Madde bildiriye eklenmedi ancak terör gruplarının silah bırakması çağrısı yapılması kararlaştırıldı. 3 lider de basın toplantısında bu çağrıyı yineledi.

ZİRVENİN SONUÇ BİLDİRİSİ

Askeri değil siyasi çözüm

Tahran’da düzenlenen Suriye konulu tarihi Türkiye-İran-Rusya Zirvesi’nin ardından ortak bildiri yayımlandı. Bildiride, Suriye ihtilafına askeri çözüm getirilemeyeceği ve ihtilafın siyasi süreç yoluyla sona erdirilebileceği inancı yinelendi. Liderler, terörle mücadele kisvesi altında sahada yeni gerçeklikler yaratılmasına dair her türlü girişimi reddetti. 12 maddelik Tahran sonuç bildirgesi özetle şöyle:

Komşuların güvenliği

1- Astana formatının Ocak 2017’den bu yana sağladığı başarılardan, özellikle de Suriye Arap Cumhuriyeti genelindeki şiddetin azaltılmasında katedilen ilerlemeden ve ülkede barış, güvenlik ile istikrara yapılan katkıdan duydukları memnuniyeti ifade etmişlerdir.

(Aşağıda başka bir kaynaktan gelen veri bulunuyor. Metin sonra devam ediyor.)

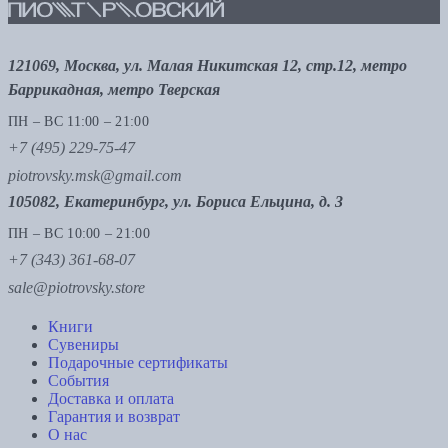
121069, Москва, ул. Малая Никитская 12, стр.12, метро
Баррикадная, метро Тверская
ПН – ВС 11:00 – 21:00
+7 (495) 229-75-47
piotrovsky.msk@gmail.com
105082, Екатеринбург, ул. Бориса Ельцина, д. 3
ПН – ВС 10:00 – 21:00
+7 (343) 361-68-07
sale@piotrovsky.store
Книги
Сувениры
Подарочные сертификаты
События
Доставка и оплата
Гарантия и возврат
О нас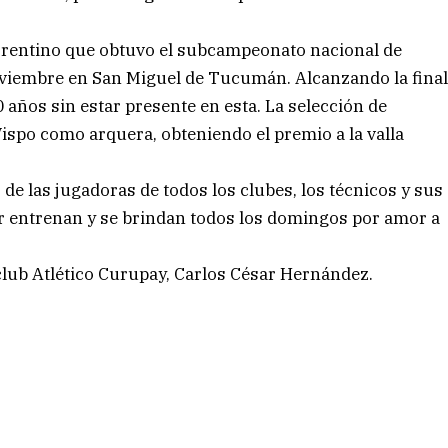
rentino que obtuvo el subcampeonato nacional de
noviembre en San Miguel de Tucumán. Alcanzando la fina
 años sin estar presente en esta. La selección de
ispo como arquera, obteniendo el premio a la valla
 de las jugadoras de todos los clubes, los técnicos y sus
 entrenan y se brindan todos los domingos por amor a
 club Atlético Curupay, Carlos César Hernández.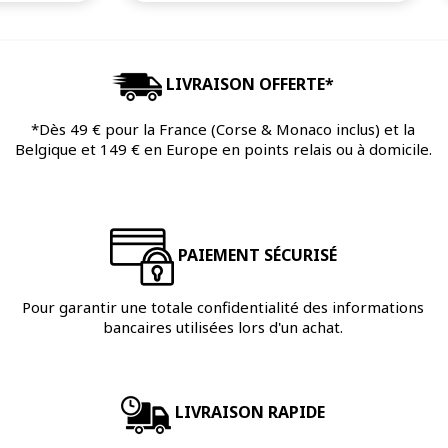
LIVRAISON OFFERTE*
*Dès 49 € pour la France (Corse & Monaco inclus) et la
Belgique et 149 € en Europe en points relais ou à domicile.
PAIEMENT SÉCURISÉ
Pour garantir une totale confidentialité des informations
bancaires utilisées lors d'un achat.
LIVRAISON RAPIDE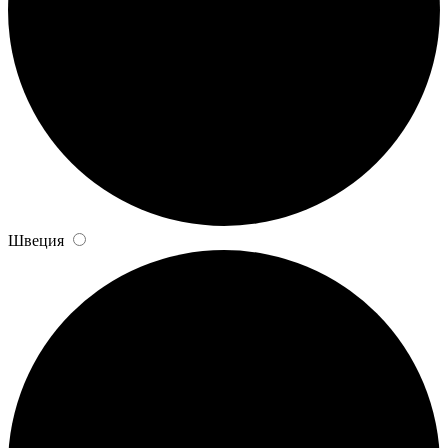
Швеция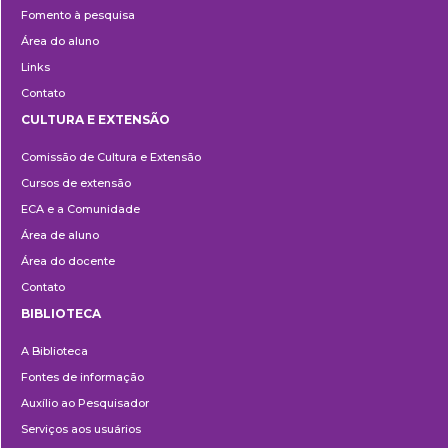
Fomento à pesquisa
Área do aluno
Links
Contato
CULTURA E EXTENSÃO
Cultura
Comissão de Cultura e Extensão
e
Cursos de extensão
Extensão
ECA e a Comunidade
Área de aluno
Área do docente
Contato
BIBLIOTECA
Biblioteca
A Biblioteca
Fontes de informação
Auxílio ao Pesquisador
Serviços aos usuários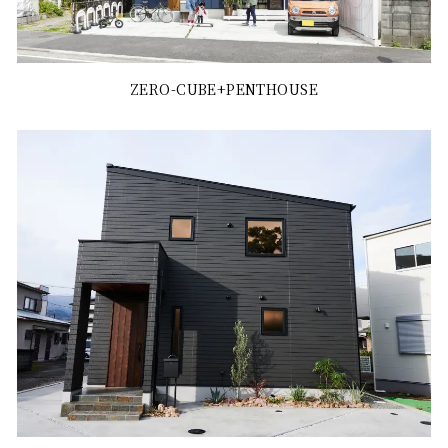
ZERO-CUBE+PENTHOUSE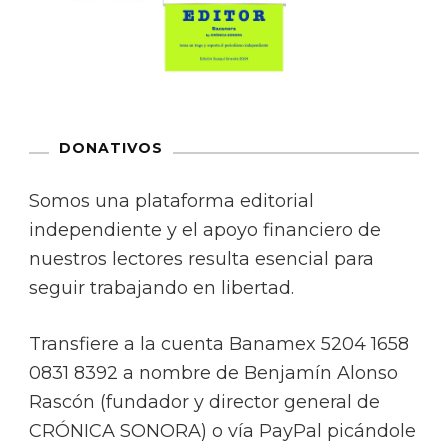
DONATIVOS
Somos una plataforma editorial
independiente y el apoyo financiero de
nuestros lectores resulta esencial para
seguir trabajando en libertad.
Transfiere a la cuenta Banamex 5204 1658
0831 8392 a nombre de Benjamín Alonso
Rascón (fundador y director general de
CRÓNICA SONORA) o vía PayPal picándole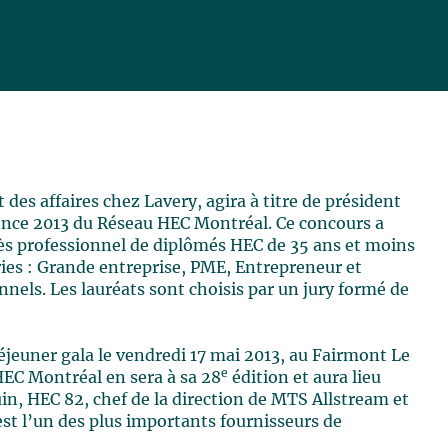
t des affaires chez Lavery, agira à titre de président
ence 2013 du Réseau HEC Montréal. Ce concours a
cès professionnel de diplômés HEC de 35 ans et moins
ries : Grande entreprise, PME, Entrepreneur et
nels. Les lauréats sont choisis par un jury formé de
jeuner gala le vendredi 17 mai 2013, au Fairmont Le
e
HEC Montréal en sera à sa 28
édition et aura lieu
uin, HEC 82, chef de la direction de MTS Allstream et
st l’un des plus importants fournisseurs de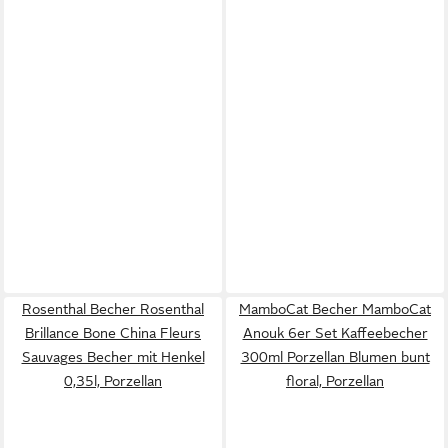
Rosenthal Becher Rosenthal
MamboCat Becher MamboCat
Brillance Bone China Fleurs
Anouk 6er Set Kaffeebecher
Sauvages Becher mit Henkel
300ml Porzellan Blumen bunt
0,35l, Porzellan
floral, Porzellan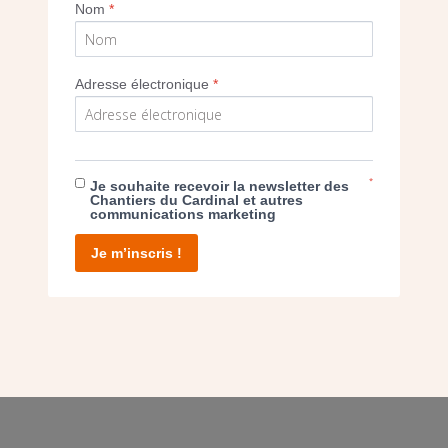
Nom
*
Adresse électronique
*
E DON
T D’AGIR
*
Je souhaite recevoir la newsletter des
Chantiers du Cardinal et autres
communications marketing
Je m’inscris !
facebook
twitter
youtube
linkedin
instagram
Pinterest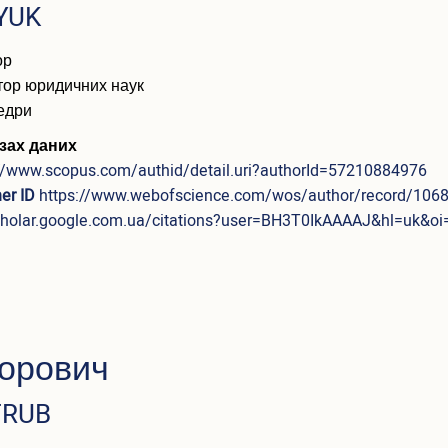
YUK
ор
тор юридичних наук
едри
зах даних
://www.scopus.com/authid/detail.uri?authorId=57210884976
er ID
https://www.webofscience.com/wos/author/record/106
scholar.google.com.ua/citations?user=BH3T0IkAAAAJ&hl=uk&oi
горович
TRUB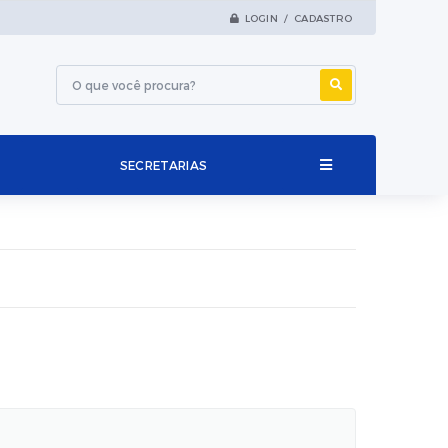
LOGIN / CADASTRO
SECRETARIAS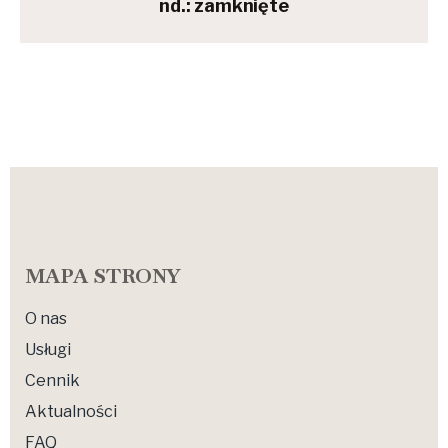
nd.: zamknięte
MAPA STRONY
O nas
Usługi
Cennik
Aktualności
FAQ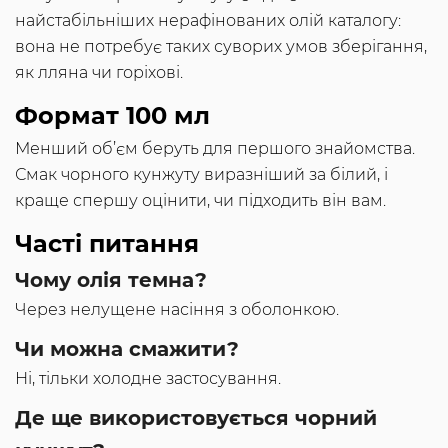
найстабільніших нерафінованих олій каталогу:
вона не потребує таких суворих умов зберігання,
як лляна чи горіхові.
Формат 100 мл
Менший об’єм беруть для першого знайомства.
Смак чорного кунжуту виразніший за білий, і
краще спершу оцінити, чи підходить він вам.
Часті питання
Чому олія темна?
Через нелущене насіння з оболонкою.
Чи можна смажити?
Ні, тільки холодне застосування.
Де ще використовується чорний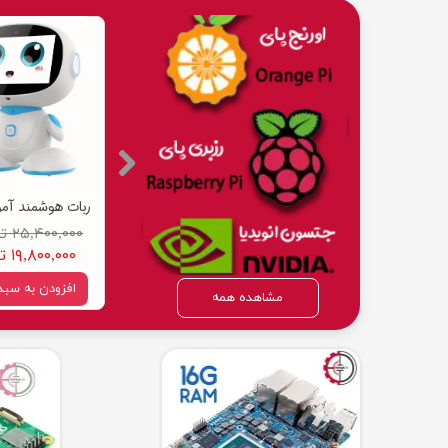
اورنج پای 5 پرو رم 16
رزبری پای پیکو w اورجینال - برد رسپبری پای Pico W
۸۷,۰۰۰,۰۰۰ تومان
۲,۱۵۰,۰۰۰ تومان
۲۵,۴۰۰,۰۰۰ تومان
۷۸,۵۰۰,۰۰۰ تومان
۱,۹۰۰,۰۰۰ تومان
۱۹,۸۰۰,۰۰۰ تومان
افزودن به سبد خرید
افزودن به سبد خرید
افزودن به سبد
مشاهده همه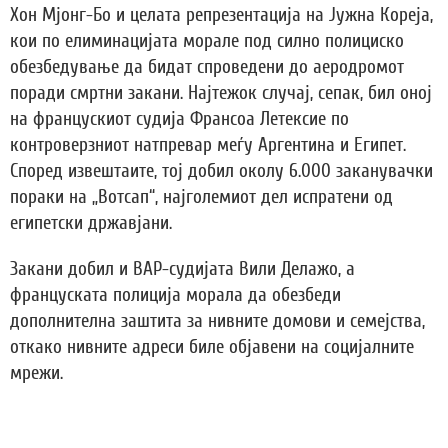
Хон Мјонг-Бо и целата репрезентација на Јужна Кореја,
кои по елиминацијата морале под силно полициско
обезбедување да бидат спроведени до аеродромот
поради смртни закани. Најтежок случај, сепак, бил оној
на францускиот судија Франсоа Летексие по
контроверзниот натпревар меѓу Аргентина и Египет.
Според извештаите, тој добил околу 6.000 заканувачки
пораки на „Вотсап“, најголемиот дел испратени од
египетски државјани.
Закани добил и ВАР-судијата Вили Делажо, а
француската полиција морала да обезбеди
дополнителна заштита за нивните домови и семејства,
откако нивните адреси биле објавени на социјалните
мрежи.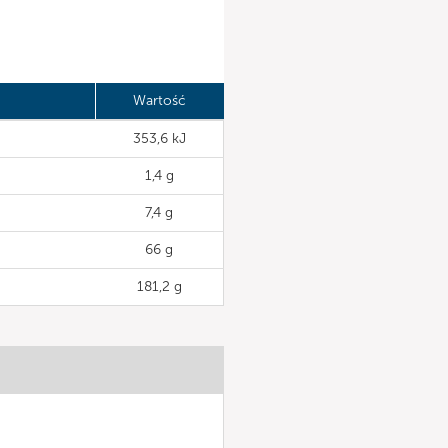
Wartość
353,6 kJ
1,4 g
7,4 g
66 g
181,2 g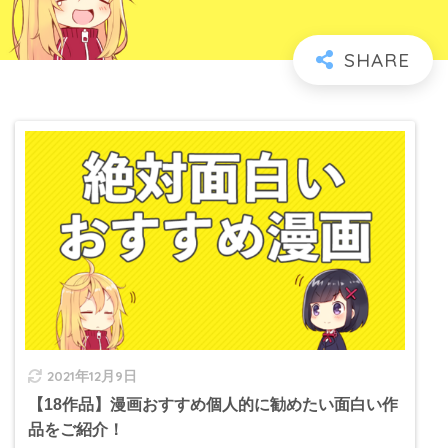
2021年12月9日
【18作品】漫画おすすめ個人的に勧めたい面白い作
品をご紹介！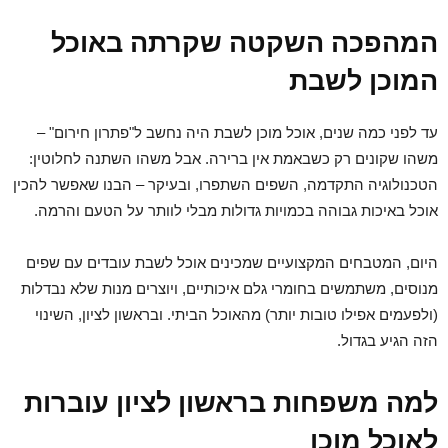
המהפכה השקטה שקרתה באוכל
המוכן לשבת
עד לפני כמה שנים, אוכל מוכן לשבת היה נחשב ל"פתרון חירום" –
משהו שקונים רק כשבאמת אין ברירה. אבל משהו השתנה לחלוטין:
הטכנולוגיה התקדמה, השפים השתפרו, ובעיקר – הבנו שאפשר להכין
אוכל באיכות גבוהה בכמויות גדולות מבלי לוותר על הטעם והרמה.
היום, המטבחים המקצועיים שמכינים אוכל לשבת עובדים עם שפים
מנוסים, משתמשים בחומרי גלם איכותיים, ויוצרים מנות שלא נבדלות
(ולפעמים אפילו טובות יותר) מהאוכל הביתי. ובראשון לציון, השינוי
הזה הגיע בגדול.
למה משפחות בראשון לציון עוברות
לאוכל מוכן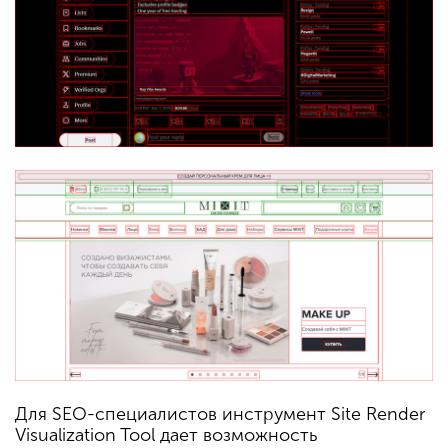
Для SEO-специалистов инструмент Site Render
Visualization Tool дает возможность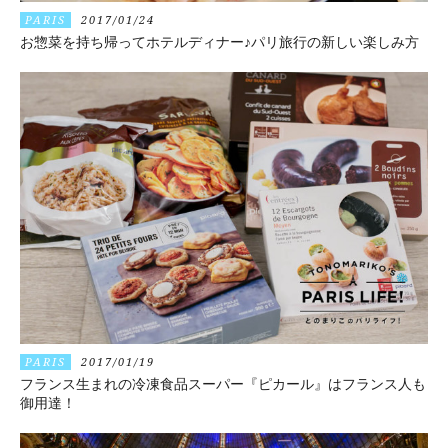
PARIS
2017/01/24
お惣菜を持ち帰ってホテルディナー♪パリ旅行の新しい楽しみ方
PARIS
2017/01/19
フランス生まれの冷凍食品スーパー『ピカール』はフランス人も
御用達！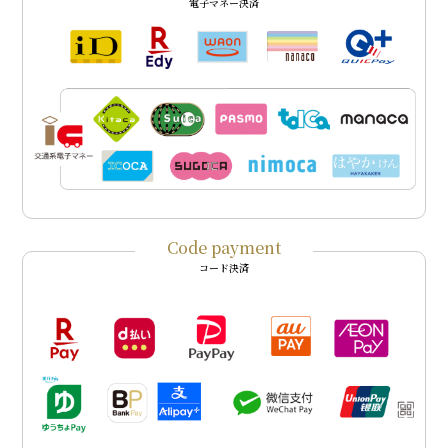
電子マネー決済
Code payment
コード決済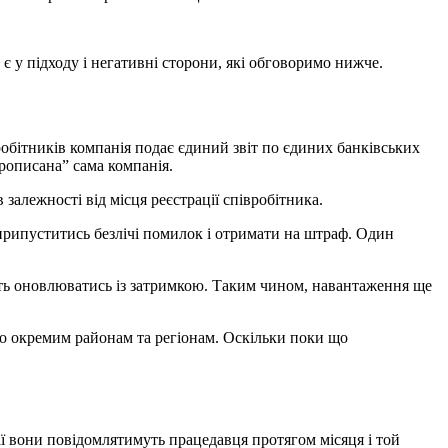
є у підходу і негативні сторони, які обговоримо нижче.
обітників компанія подає єдиний звіт по єдиних банківських
прописана” сама компанія.
 залежності від місця реєстрації співробітника.
 припуститись безлічі помилок і отримати на штраф. Один
жуть оновлюватись із затримкою. Таким чином, навантаження ще
по окремим районам та регіонам. Оскільки поки що
ації вони повідомлятимуть працедавця протягом місяця і той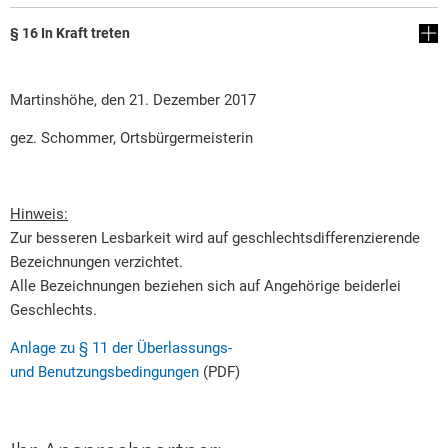
§ 16 In Kraft treten
Martinshöhe, den 21. Dezember 2017
gez. Schommer, Ortsbürgermeisterin
Hinweis:
Zur besseren Lesbarkeit wird auf geschlechtsdifferenzierende
Bezeichnungen verzichtet.
Alle Bezeichnungen beziehen sich auf Angehörige beiderlei
Geschlechts.
Anlage zu § 11 der Überlassungs-
und Benutzungsbedingungen
(PDF)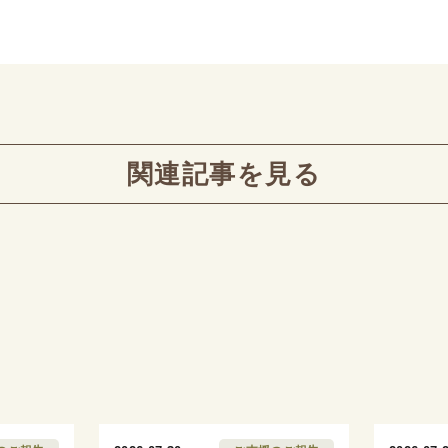
関連記事を見る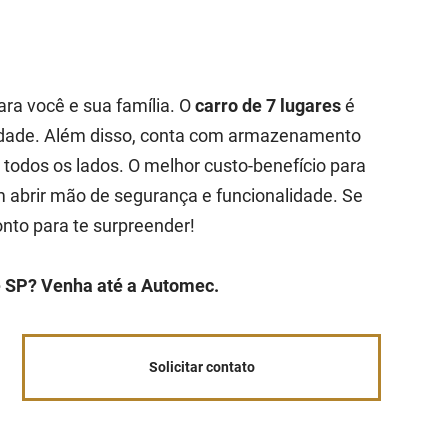
ara você e sua família. O
carro de 7 lugares
é
cidade. Além disso, conta com armazenamento
r todos os lados. O melhor custo-benefício para
abrir mão de segurança e funcionalidade. Se
onto para te surpreender!
de SP? Venha até a Automec.
Solicitar contato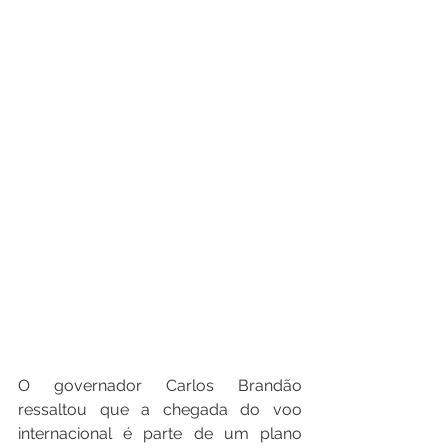
O governador Carlos Brandão 
ressaltou que a chegada do voo 
internacional é parte de um plano 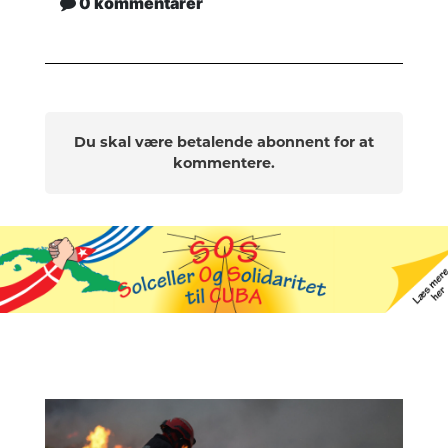
0 kommentarer
Du skal være betalende abonnent for at
kommentere.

2- Suriye Arap Cumhuriyeti’nin egemenliği, bağımsızlığı, birliği ve toprak bütünlüğü ile BM Şartı’nın amaç ve ilkelerine olan kuvvetli ve devam eden taahhütlerini vurgulamış ve bunlara herkes tarafından saygı gösterilmesi gerektiğinin altını çizmişlerdir. Terörle mücadele kisvesi altında sahada yeni gerçeklikler yaratılmasına dair her türlü girişimi reddetmiş, Suriye’nin egemenliği ve toprak bütünlüğü ile komşu ülkelerin ulusal güvenliğini zayıflatmayı amaçlayan ayrılıkçı gündemlere karşı durma kararlılıklarını ifade etmişlerdir.

İdlib için iş birliği

3- Sahadaki güncel durumu ele almışlar, 4 Nisan 2018 tarihinde Ankara’da yapılan son toplantılarının ardından Suriye Arap Cumhuriyeti’yle ilgili meydana gelen gelişmeleri değerlendirmişler ve aralarındaki mutabakat uyarınca üçlü eşgüdümü sürdürmek hususunda hemfikir kalmışlardır. Bu çerçevede, İdlib gerginliği azaltma bölgesindeki durumu görüşmüşler ve bu konuyu yukarıda belirtilen ilkelere ve Astana formatını tanımlayan işbirliği ruhuna uygun olarak ele almayı kararlaştırmışlardır.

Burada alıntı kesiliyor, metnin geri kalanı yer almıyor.